So often Danielle Bean has something on her blog that relates to what we're discussing or mulling around here so I'm once again, sending a link to something she just wrote: All of Me

I love having a large family as well. I think, for the moms who don't have the commitment, understanding, and support (and faith) of what we're actually doing, it can be overwhelming. But we can all relate---no matter how much we love our family and what we're doing---to times of feeling frazzled and less than competent.

Last night was such a night for me. Since Hurricane Rita, my dh has been away from us and working long hours. I'm not use to not having relief show up at 4:15 PM everyday. It's been four weeks now. If it weren't for my teenaged dd, I would not have any reprieve.

I just heard my 8 yr old speak sharply to her 3 yr old sister. Perhaps the tension I was feeling last night has carried over into today. I made myself a mental message to speak in a calm, loving voice today.

What do I tell other moms? I use to get tongued-tied and mumble.    Then I'd write it all out in my head what I should have said.    Then I'd pray for them, for me, and for our families...and that God would bless them with the same understanding and appreciation that he blessed me with 18 years ago. I also try to remember that I cannot change their hearts and minds; only the Holy Spirit can.

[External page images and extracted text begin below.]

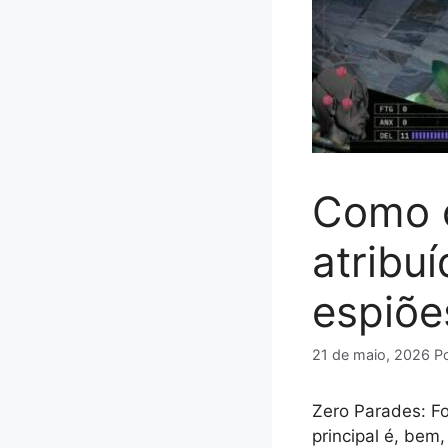
Como c
atribu
espiõe
21 de maio, 2026
P
Zero Parades: F
principal é, bem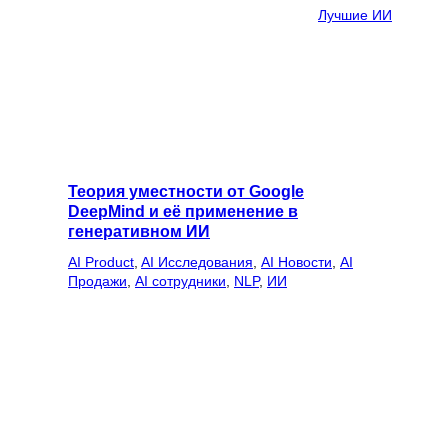
Лучшие ИИ
Теория уместности от Google
DeepMind и её применение в
генеративном ИИ
AI Product
, 
AI Исследования
, 
AI Новости
, 
AI
Продажи
, 
AI сотрудники
, 
NLP
, 
ИИ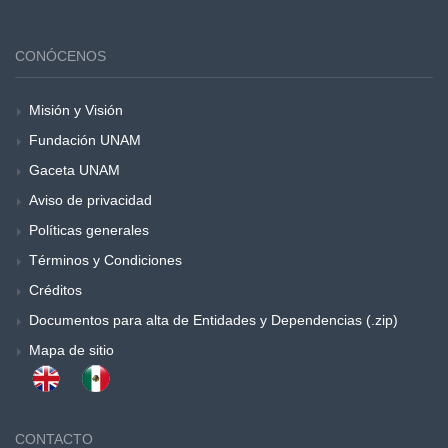
CONÓCENOS
Misión y Visión
Fundación UNAM
Gaceta UNAM
Aviso de privacidad
Políticas generales
Términos y Condiciones
Créditos
Documentos para alta de Entidades y Dependencias (.zip)
Mapa de sitio
CONTACTO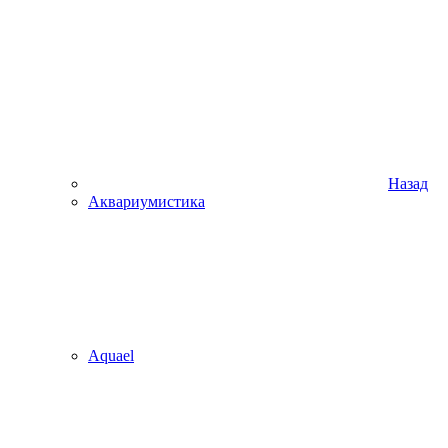
Назад
Аквариумистика
Aquael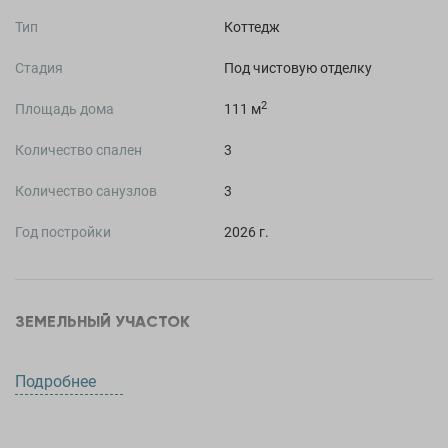
Тип
Коттедж
Стадия
Под чистовую отделку
2
Площадь дома
111 м
Количество спален
3
Количество санузлов
3
Год постройки
2026 г.
ЗЕМЕЛЬНЫЙ УЧАСТОК
Площадь участка
111 сот.
Подробнее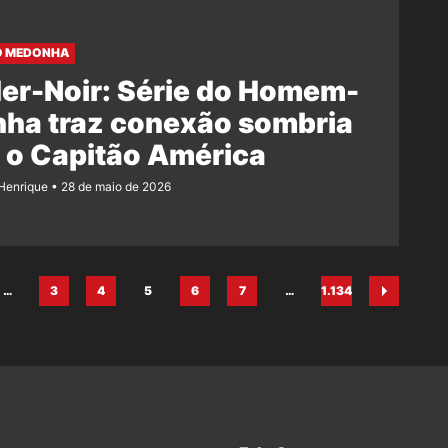
O MEDONHA
er-Noir: Série do Homem-
nha traz conexão sombria
 o Capitão América
Henrique
28 de maio de 2026
…
3
4
5
6
7
…
1.134
na
Página
Página
Página
Página
Página
Página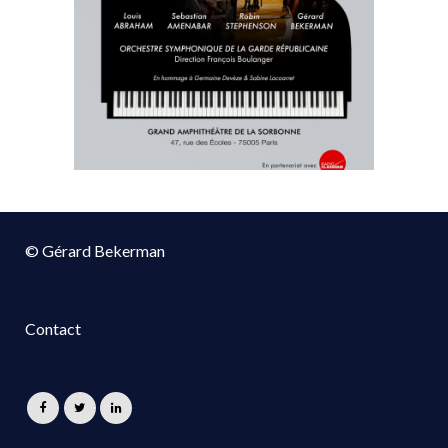
© Gérard Bekerman
Contact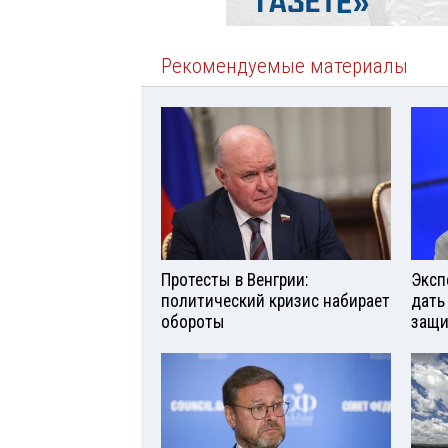
Рекомендуемые материалы
Протесты в Венгрии:
Эксп
политический кризис набирает
дать
обороты
защи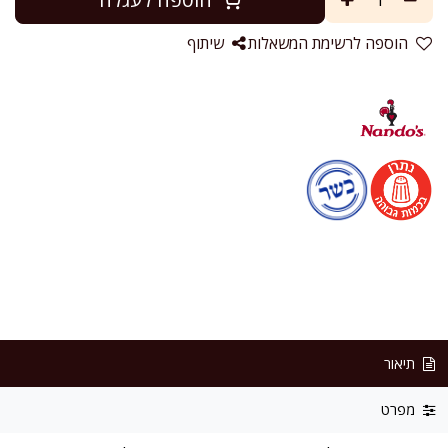
הוספה לרשימת המשאלות
שיתוף
תיאור
מפרט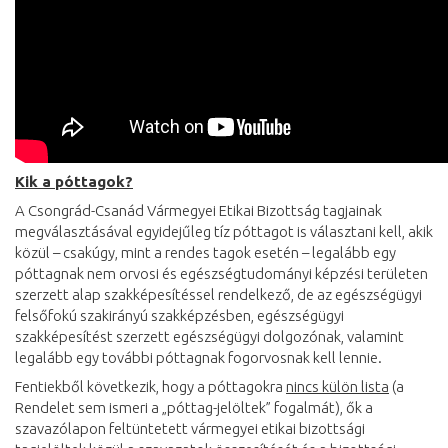
Kik a póttagok?
A Csongrád-Csanád Vármegyei Etikai Bizottság tagjainak
megválasztásával egyidejűleg tíz póttagot is választani kell, akik
közül – csakúgy, mint a rendes tagok esetén – legalább egy
póttagnak nem orvosi és egészségtudományi képzési területen
szerzett alap szakképesítéssel rendelkező, de az egészségügyi
felsőfokú szakirányú szakképzésben, egészségügyi
szakképesítést szerzett egészségügyi dolgozónak, valamint
legalább egy további póttagnak fogorvosnak kell lennie.
Fentiekből következik, hogy a póttagokra
nincs külön lista
(a
Rendelet sem ismeri a „póttag-jelöltek” fogalmát), ők a
szavazólapon feltüntetett vármegyei etikai bizottsági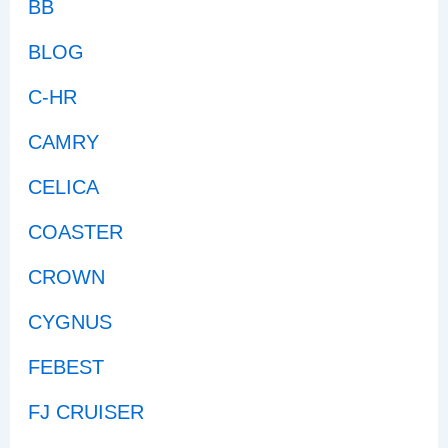
BB
BLOG
C-HR
CAMRY
CELICA
COASTER
CROWN
CYGNUS
FEBEST
FJ CRUISER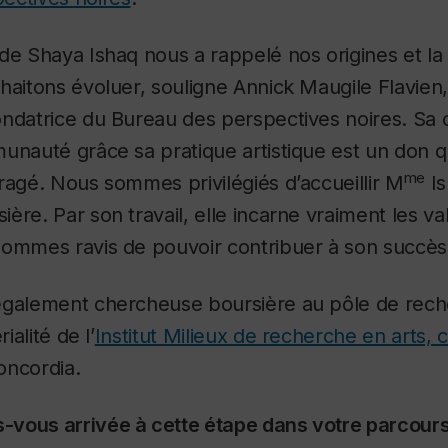
de Shaya Ishaq nous a rappelé nos origines et la 
haitons évoluer, souligne Annick Maugile Flavien,
ndatrice du Bureau des perspectives noires. Sa 
unauté grâce sa pratique artistique est un don qu
me
ragé. Nous sommes privilégiés d’accueillir M
Is
ère. Par son travail, elle incarne vraiment les va
sommes ravis de pouvoir contribuer à son succès
également chercheuse boursière au pôle de rech
ialité de l’
Institut Milieux de recherche en arts, c
ncordia.
vous arrivée à cette étape dans votre parcours 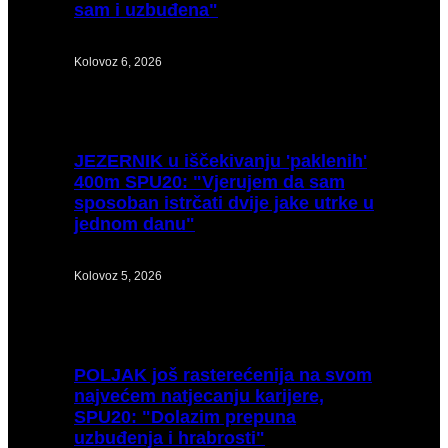
sam i uzbuđena"
Kolovoz 6, 2026
JEZERNIK
u iščekivanju 'paklenih'
400m SPU20: "Vjerujem da sam
sposoban istrčati dvije jake utrke u
jednom danu"
Kolovoz 5, 2026
POLJAK
još rasterećenija na svom
najvećem natjecanju karijere,
SPU20: "Dolazim prepuna
uzbuđenja i hrabrosti"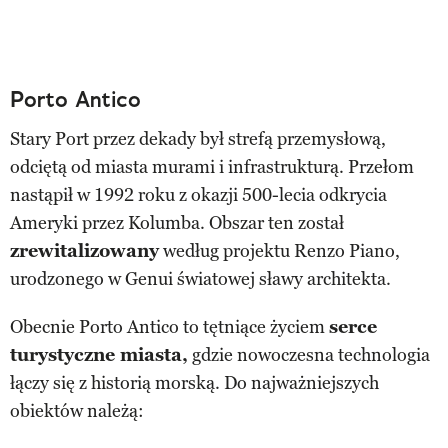
Porto Antico
Stary Port przez dekady był strefą przemysłową,
odciętą od miasta murami i infrastrukturą. Przełom
nastąpił w 1992 roku z okazji 500-lecia odkrycia
Ameryki przez Kolumba. Obszar ten został
zrewitalizowany
według projektu Renzo Piano,
urodzonego w Genui światowej sławy architekta.
Obecnie Porto Antico to tętniące życiem
serce
turystyczne miasta,
gdzie nowoczesna technologia
łączy się z historią morską. Do najważniejszych
obiektów należą: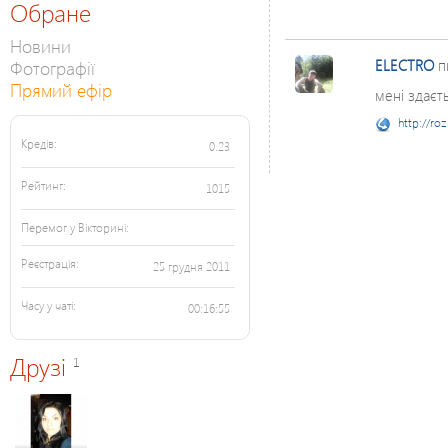
Обране
Новини
Фотографії
ELECTRO
п
Прямий ефір
мені здаєт
http://ro
Кредів:
0.23
Рейтинг:
1015
Перемог у Вікторині:
Реєстрація:
25 грудня 2011
Часу у чаті:
00:16:55
Друзі
1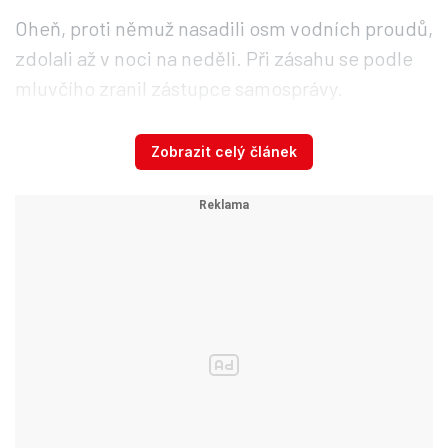
Oheň, proti němuž nasadili osm vodních proudů,
zdolali až v noci na neděli. Při zásahu se podle
mluvčího zranil zástupce samosprávy.
Zobrazit celý článek
"Hasiči se v členitém lesním terénu potýkali se
závadou techniky i zapadlým vozem,
který jim
zablokoval přístupovou cestu. Vodu vozili
kyvadlově právě z obce Černovice cisternami,"
sdělil Mikoška.
Příčina lesního požáru není podle něj zatím
jasná a na spáleništi proto nyní pracují
vyšetřovatelé hasičů i policie.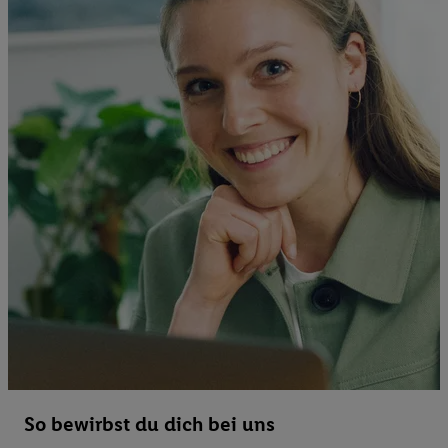
So bewirbst du dich bei uns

I have gotten comfortable with replying that it isn't like having five 2-yr-olds in the house. I have two teenagers who help a lot. And a pre-teen who helps even more. Of course, the whole idea of having teens and babies in the same household is so ludicrious to them that they're usually more appalled.

As for being able to deal with more, I tell them that I enjoy my dc immensely and it does get easier the more you have. And they are such a blessing.

I think it's more important to show than to tell though. It's in our public actions with our dc that people know whether we're sincere or not. Of course, there's always the concept that people think we're only "putting on the dog" and don't treat our dc as nicely at home as we do in public. We don't want to fall victim to being a hypocrite, so we need to pay attention to our actions.

I treat my dc in public the same way I do at home. Of course, I expect them to show better behavior in public than they do at home. But, really, they're pretty good kids either way.

I know others can give better quotes of things to say, but I really think it's more in the way we handle our dc at the doctor's office, at the circus, in the library, in a waiting line for FEMA, etc. that proves to others the benefits of having these children, though I think it's more important how we treat them at home. But we don't want to be a hypocrite in public. How we treat them at home usually washes over into public view.

Do we hold our child's hand and gently rub their wrist when we're talking to someone else and they're fretting for our attention or do we wave them away? Do we look them in the eye when we speak to them or do we say irritably, "Would you hush !"   Do we smile at them when they come near us or do we snap, "What do you want now!"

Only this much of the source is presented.